Zulip Chat Archive
Stream: mathlib4
Topic: Prop-typed defs?
Thomas Murrills (Dec 04 2025 at 21:30):
Should there ever be EDIT: Prop-valuedProp-typed defs?
I can imagine "sometimes Prop" defs (i.e. whose type is a Sort u), but I'm not sure why we would ever want to avoid (or be unable to use) theorem if the type of the decl was a Prop.
I'm asking to see if (1) I ought to consider this edge case in a particular setting (2) to see if we ought to lint against Prop-typed defs. :)
Bhavik Mehta (Dec 04 2025 at 21:41):
Just to be clear, you mean defs whose type is itself a Prop, rather than a def whose type is Prop, right?
Kevin Buzzard (Dec 04 2025 at 21:41):
like docs#RiemannHypothesis ? (edit: apparently not!)
Aaron Liu (Dec 04 2025 at 21:41):
you means defs whose value is a proof?
Thomas Murrills (Dec 04 2025 at 21:41):
Bhavik Mehta said:
Just to be clear, you mean
defs whose type is itself aProp, rather than adefwhose type isProp, right?
Correct! :grinning_face_with_smiling_eyes: defs which you could, presumably, replace with theorem.

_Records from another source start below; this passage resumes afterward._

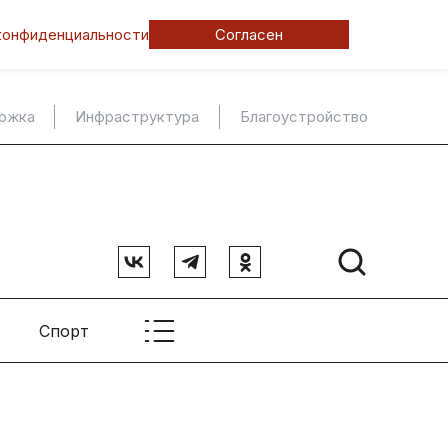
конфиденциальности
Согласен
ержка
Инфраструктура
Благоустройство
Спорт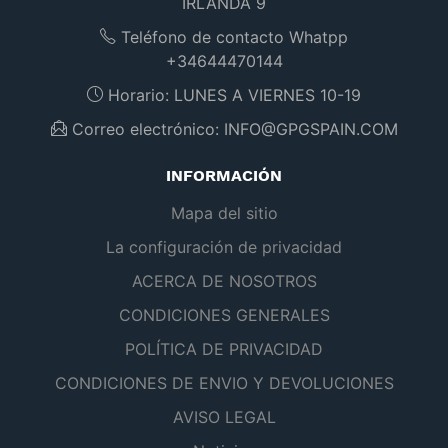
IRLANDA 9
Teléfono de contacto Whatpp
+34644470144
Horario:
LUNES A VIERNES 10-19
Correo electrónico:
INFO@GPGSPAIN.COM
INFORMACIÓN
Mapa del sitio
La configuración de privacidad
ACERCA DE NOSOTROS
CONDICIONES GENERALES
POLÍTICA DE PRIVACIDAD
CONDICIONES DE ENVIO Y DEVOLUCIONES
AVISO LEGAL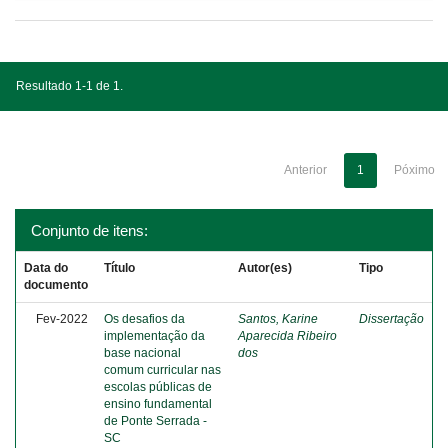
Resultado 1-1 de 1.
Anterior
1
Póximo
Conjunto de itens:
Data do
Título
Autor(es)
Tipo
documento
Fev-2022
Os desafios da
Santos, Karine
Dissertação
implementação da
Aparecida Ribeiro
base nacional
dos
comum curricular nas
escolas públicas de
ensino fundamental
de Ponte Serrada -
SC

Thomas Murrills (Dec 04 2025 at 21:43):
(I should, in fact, not have said "Prop-valued"; I think all readings of that are not what I wanted to mean. :sweat_smile:)
Yury G. Kudryashov (Dec 04 2025 at 21:52):
Currently, instances are defs even if they can be theorems.
Thomas Murrills (Dec 04 2025 at 21:59):
I don't believe that's true (anymore?): :)
import Lean.Environment
import Lean.Elab.Command
instance foo {α} : Nonempty α := sorry
def bar {α} : Nonempty α := sorry
open Lean
run_cmd do
let some foo := (← getEnv).findAsync? ``foo | throwError "no foo"
let some bar := (← getEnv).findAsync? ``bar | throwError "no bar"
logInfo m!"foo kind: {repr foo.kind}\nbar kind: {repr bar.kind}"
/-
foo kind: Lean.ConstantKind.thm
bar kind: Lean.ConstantKind.defn
-/
Robin Arnez (Dec 04 2025 at 22:13):
theorems can't be match patterns, so you get things like def rfl (docs#rfl) and def HEq.rfl (docs#HEq.rfl). Actually, I don't think there's a single other declaration where there's a reason for it being a def and not a theorem, although there are still some others, e.g. from aliases using abbrevs in core (since core doesn't have the alias command), or from instances using delta deriving. In total there are actually 256 such defs that could be theorems:
import Mathlib
open Lean
run_meta
let mut reports := #[]
for (n, c) in (← getEnv).constants do
if ← n.isBlackListed then
continue
let .defnInfo _ := c | continue
let ty := c.type
if ← Meta.isProp ty then
reports := reports.push n
reports := reports.qsort (fun a b => a.toString < b.toString)
logInfo m!"{.joinSep (reports.map MessageData.ofConstName).toList (.ofFormat .line)}"
logInfo m!"{reports.size} reports"
Thomas Murrills (Dec 04 2025 at 22:26):
Ah, okay! So some instances are indeed defs when they could be theorems. :)
I suppose it might be reasonable to exclude declarations marked with match_pattern on principle, even if it's basically just the two; out of curiosity, filtering by declarations marked @[match_pattern] reveals this other family of match_pattern proofs:
Hindman.FP.cons
Hindman.FP.head
Hindman.FP.tail
Hindman.FS.cons
Hindman.FS.head
Hindman.FS.tail
Thomas Murrills (Dec 04 2025 at 22:26):
About those instances: "should" they be theorems, or is there a reason why delta-deriving somehow means that making them defs is the right choice...? (I can't think of anything, but just in case...)
Chris Henson (Dec 04 2025 at 22:51):
I may be missing a subtlety of what you want to lint against, is this different from the docs#Batteries.Tactic.Lint.defLemma environment linter?
Thomas Murrills (Dec 04 2025 at 22:55):
Nope, that's what I was looking for, great (at least by semantics)! :)
But, do we run it in CI? Seems as though we don't if there are all these exceptions, right? It seems like it was last touched a couple of years ago, when some things were different (e.g. lean4#2575 is fixed now, and instances are (sometimes) handled differently.)